All accounts agree that the massacre not only happened with state collusion but state encouragement. No one was punished. Many were, in fact, promoted, and hold high positions in Erdogan’s government today.

That’s the pattern here: the Gray Wolves as the street-fighting wing of the state. The parallel is closer to Indonesian Islamists in 1965 than the SA in 1930s Germany, but so many people have trouble taking any fascism clearly unless it can be soldered to 1930s Germany that I may as well make the analogy for, as they say in the academic biz, heuristic purposes.

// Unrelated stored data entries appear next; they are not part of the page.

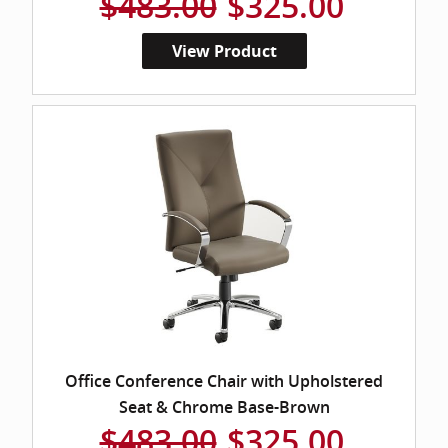
$483.00
$325.00
View Product
Office Conference Chair with Upholstered
Seat & Chrome Base-Brown
$483.00
$325.00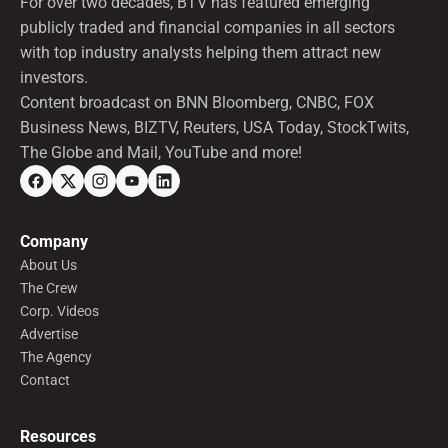
For over two decades, BTV has featured emerging
publicly traded and financial companies in all sectors
with top industry analysts helping them attract new
investors.
Content broadcast on BNN Bloomberg, CNBC, FOX
Business News, BIZTV, Reuters, USA Today, StockTwits,
The Globe and Mail, YouTube and more!
Company
About Us
The Crew
Corp. Videos
Advertise
The Agency
Contact
Resources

The Gray Wolves ideology is very widespread and acceptable in many (not all) communities in Turkey. This leads to a lot of more or less lone-wolf killings (as it were), as when a soldier who was a member of the Gray Wolves killed a fellow soldier for being an Armenian a few years ago.

Older readers might remember the attempted assassination of Pope John Paul II back in 1979.

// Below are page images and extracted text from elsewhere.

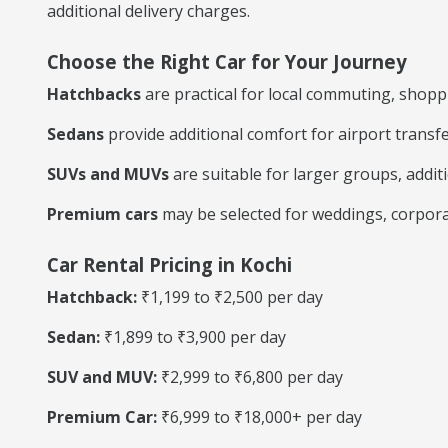
additional delivery charges.
Choose the Right Car for Your Journey
Hatchbacks
are practical for local commuting, shoppin
Sedans
provide additional comfort for airport transf
SUVs and MUVs
are suitable for larger groups, additi
Premium cars
may be selected for weddings, corporat
Car Rental Pricing in Kochi
Hatchback:
₹1,199 to ₹2,500 per day
Sedan:
₹1,899 to ₹3,900 per day
SUV and MUV:
₹2,999 to ₹6,800 per day
Premium Car:
₹6,999 to ₹18,000+ per day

The assassin was one Mehmet Ali Agca, a longtime member of the Gray Wolves.

He had a track record of killing leftists and other enemies on behalf of the “Idealists” (seriously, that’s what the Wolves call themselves):

“The weapon used in the Feb. 1, 1979, murder of a Turkish newspaper editor, Abdi Ipekci, for which Mr. Agca was convicted, was supplied by a member of the Idealist Clubs, according to the Turkish authorities. Other members helped Mr. Agca escape from prison. Still others prepared a false passport for him. And on the day of the killing, he went to the National Action Party offices.”

Note the familiar pattern: Ali Agca kills a leftist editor who’s annoying the Turkish state, gets caught, and manages to escape with a lot of help from Turkish intelligence.

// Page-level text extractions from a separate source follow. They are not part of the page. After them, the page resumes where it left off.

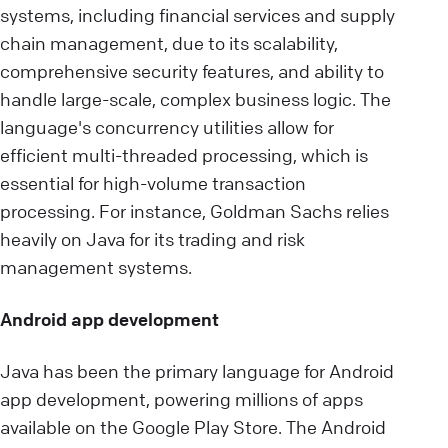
systems, including financial services and supply
chain management, due to its scalability,
comprehensive security features, and ability to
handle large-scale, complex business logic. The
language's concurrency utilities allow for
efficient multi-threaded processing, which is
essential for high-volume transaction
processing. For instance, Goldman Sachs relies
heavily on Java for its trading and risk
management systems.
Android app development
Java has been the primary language for Android
app development, powering millions of apps
available on the Google Play Store. The Android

They hardly bothered to hide their collusion in the escape. The Turkish state was killing a lot of leftists, a lot of intellectuals, a lot of minorities — the usual suspects for classic fascists like Ali Agca.

But as you older readers might recall, nobody in the media talked about Ali Agca as a Turkish fascist. He was, for Cold-War purposes, smeared as a Bulgarian agent.

The “Bulgarian connection” never made much sense, but it served the US/UK/Israel/Saudi intelligence agencies’ PR purposes. Remember, Turkey is NATO — very, very NATO.

NATO might survive the loss of many other small European states, but it could not survive losing Turkey. So the US/UK state will always side with the Turkish state and help them cover up fascist atrocities, blaming them on the Soviets until those useful patsies took their final dive.

Blaming Bulgaria rather than the obvious suspects, the Gray Wolves  to which this thug Ali Agca had been murderously loyal all his life, was especially bizarre since there was an obvious sectarian motive: the Gray Wolves hate Christians, as they hate all other minorities, ethnic or religious, and make a point of staging provocations at all occasions when the remnants of what was once a huge Christian minority dare to show themselves in public.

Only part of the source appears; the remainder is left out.